Miscellaneous allergy-related diagnoses
Three doctors have asked me what drug do I want to try — as if the patient should know in advance. At least four specialists evidently prescribe the same medication to all their patients. One even added, ”More than half of them respond well.” Well good for them, but I am uncomfortable with suicide as a side effect.

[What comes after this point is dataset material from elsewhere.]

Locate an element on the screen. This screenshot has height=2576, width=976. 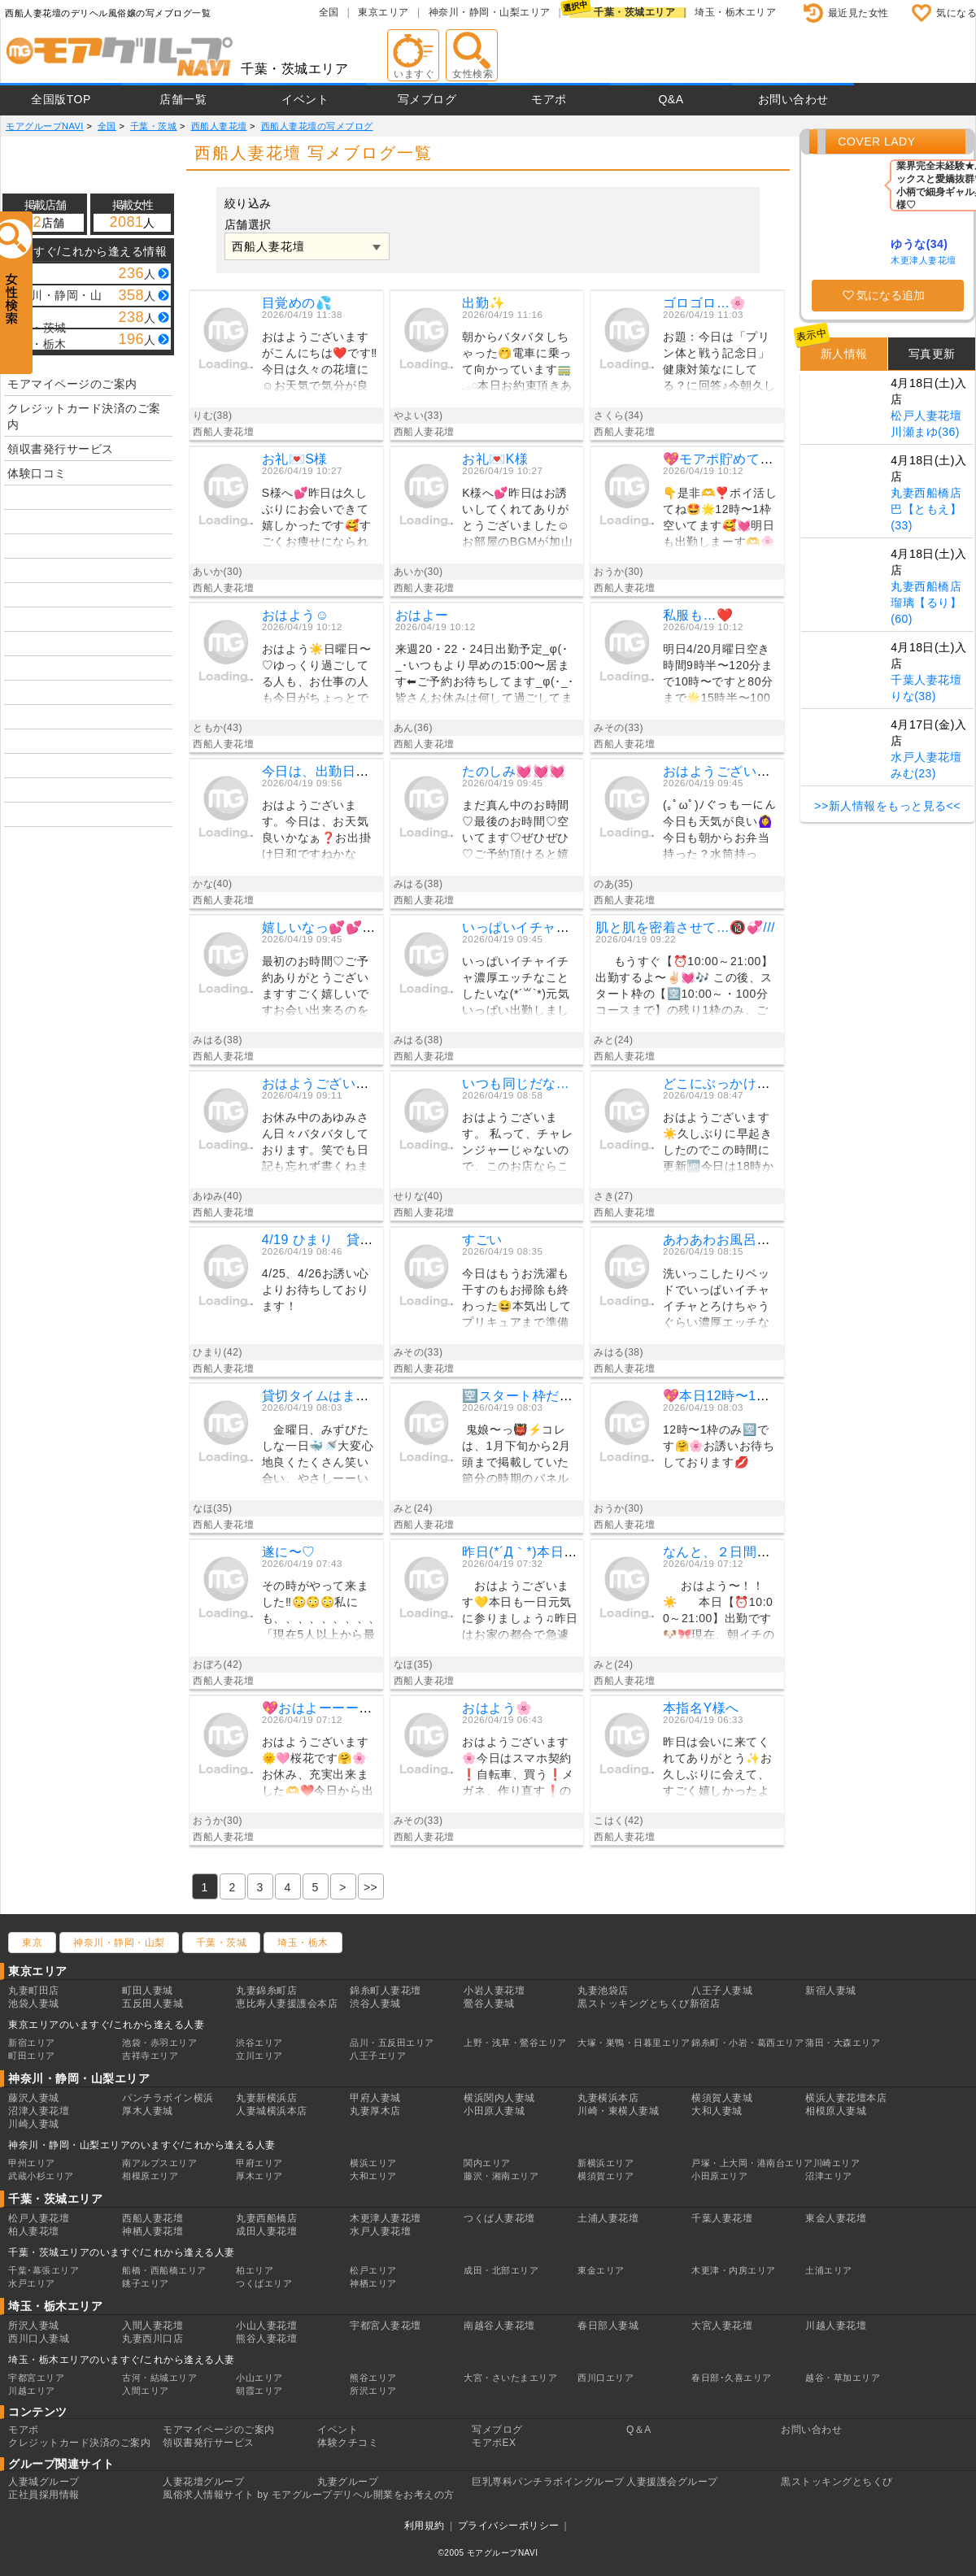 つくば人妻花壇 is located at coordinates (499, 2218).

A few black-box warning prescriptions and those with ingredients to which I have had prior allergic reactions have been discontinued after department heads discovered the error. I was simply told the prescribers no longer work for the company and to stop taking the drugs immediately. While looking up side effects for one sample prescription handed to me by a well-meaning doctor, I discovered it had been recalled. Crisis averted before taking any.
Road to compliance
Mistakes can happen with anyone. But as an apparent lightning rod for botched prescriptions, adverse reactions must be my primary reason for non-compliance to varying degrees. I am also apprehensive about taking drugs indefinitely — especially when there is no apparent benefit. In my mind, ideal circumstances for prescriptions with compliance looks something like this:
- Evaluate thorough patient history
- Accurately diagnosis condition
- Provide easy-to-follow instructions
- Determine if the patient can afford prescription
- Identify a clear path to a favorable outcome
- Short interval between follow up
- Adjust according to patient reaction
My current physicians are asked to prescribe as low dose as possible to gauge reaction before increasing dosage. Lists of side effects and contraindications are studied prior to ingestion. This helps me to identify symptoms that should be alerted to my doctor immediately verses the next office visit.
Recognize that for some ailments, there is no medical cure. Prescribing medications without likely recovery is frustrating and expensive. The remedy may require addressing a change in diet or physical fitness. For chronic pain, patient comfort is most desirable.
Online services and apps now allow prescription price comparisons and coupons. This may not always be helpful when the doctor’s office requests, before you leave, the name of the pharmacy to send the prescription electronically.
Patients with several prescriptions might benefit from dividing them within daily pill containers. In addition to vitamins, I currently take one prescription at bedtime and another as needed. They do not cure all that ails me, but they are affordable, have predictable side effects, and the steps for compliance are simple to follow.